**Work to be completed:**
Your reply should be the records below, duplicated exactly, with any picture removed.

(Stored data)
=== Section Start ===

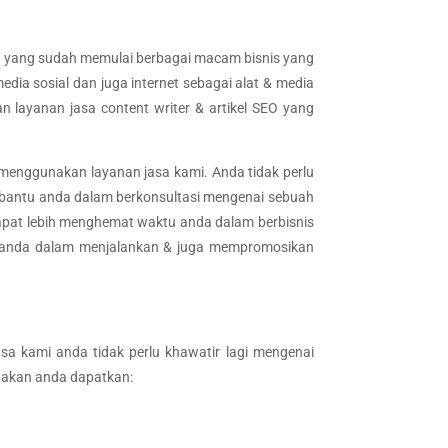
rang yang sudah memulai berbagai macam bisnis yang
a sosial dan juga internet sebagai alat & media
 layanan jasa content writer & artikel SEO yang
h menggunakan layanan jasa kami. Anda tidak perlu
embantu anda dalam berkonsultasi mengenai sebuah
dapat lebih menghemat waktu anda dalam berbisnis
gi anda dalam menjalankan & juga mempromosikan
sa kami anda tidak perlu khawatir lagi mengenai
g akan anda dapatkan:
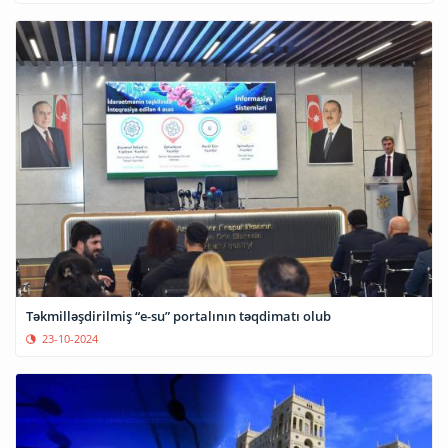
Təkmilləşdirilmiş “e-su” portalının təqdimatı olub
23-10-2024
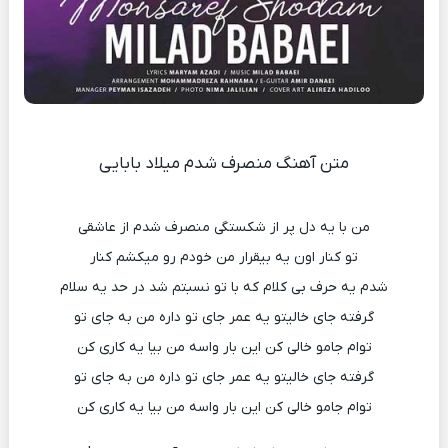
متن آهنگ منصرف شدم میلاد بابایی
من با یه دل پر از شکستگی منصرف شدم از عاشقی
تو کنار اون یه بیقرار من خودم رو میکشم کنار
شدم یه حرف بی کلام که با تو نسبتم شد در حد یه سلام
گرفته جای خالیتو یه عمر جای تو داره من به جای تو
توام جامو خالی کن این بار واسه من بیا یه کاری کن
گرفته جای خالیتو یه عمر جای تو داره من به جای تو
توام جامو خالی کن این بار واسه من بیا یه کاری کن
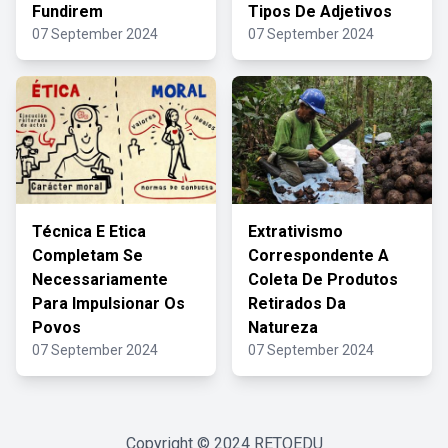
Fundirem
Tipos De Adjetivos
07 September 2024
07 September 2024
Técnica E Etica
Extrativismo
Completam Se
Correspondente A
Necessariamente
Coleta De Produtos
Para Impulsionar Os
Retirados Da
Povos
Natureza
07 September 2024
07 September 2024
Copyright © 2024
RETOEDU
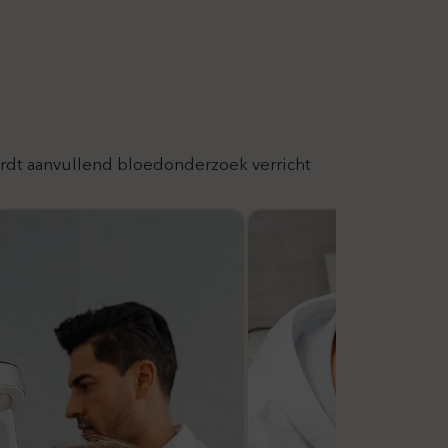
ordt aanvullend bloedonderzoek verricht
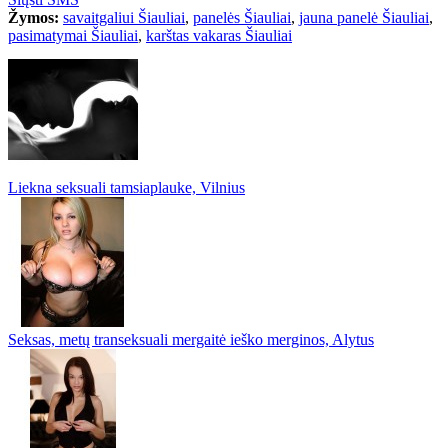
Žymos:
savaitgaliui Šiauliai
,
panelės Šiauliai
,
jauna panelė Šiauliai
,
pasimatymai Šiauliai
,
karštas vakaras Šiauliai
Liekna seksuali tamsiaplauke, Vilnius
Seksas, metų transeksuali mergaitė ieško merginos, Alytus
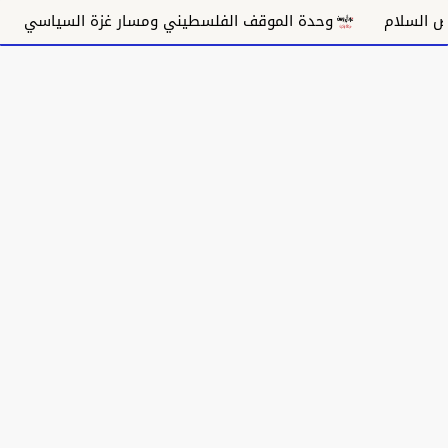
وحدة الموقف الفلسطيني ومسار غزة السياسي
مكانة ال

=== Section End ===

**Expected answer:**
rang yang sudah memulai berbagai macam bisnis yang
a sosial dan juga internet sebagai alat & media
 layanan jasa content writer & artikel SEO yang
h menggunakan layanan jasa kami. Anda tidak perlu
embantu anda dalam berkonsultasi mengenai sebuah
dapat lebih menghemat waktu anda dalam berbisnis
gi anda dalam menjalankan & juga mempromosikan
sa kami anda tidak perlu khawatir lagi mengenai
g akan anda dapatkan:
Təkmilləşdirilmiş “e-su” portalının təqdimatı olub
23-10-2024
متن آهنگ منصرف شدم میلاد بابایی
من با یه دل پر از شکستگی منصرف شدم از عاشقی
تو کنار اون یه بیقرار من خودم رو میکشم کنار
شدم یه حرف بی کلام که با تو نسبتم شد در حد یه سلام
گرفته جای خالیتو یه عمر جای تو داره من به جای تو
توام جامو خالی کن این بار واسه من بیا یه کاری کن
گرفته جای خالیتو یه عمر جای تو داره من به جای تو
توام جامو خالی کن این بار واسه من بیا یه کاری کن
Fundirem
Tipos De Adjetivos
07 September 2024
07 September 2024
Técnica E Etica
Extrativismo
Completam Se
Correspondente A
Necessariamente
Coleta De Produtos
Para Impulsionar Os
Retirados Da
Povos
Natureza
07 September 2024
07 September 2024
Copyright © 2024
RETOEDU
ordt aanvullend bloedonderzoek verricht
Žymos:
savaitgaliui Šiauliai
,
panelės Šiauliai
,
jauna panelė Šiauliai
,
pasimatymai Šiauliai
,
karštas vakaras Šiauliai
Liekna seksuali tamsiaplauke, Vilnius
Seksas, metų transeksuali mergaitė ieško merginos, Alytus
وحدة الموقف الفلسطيني ومسار غزة السياسي
مكانة ال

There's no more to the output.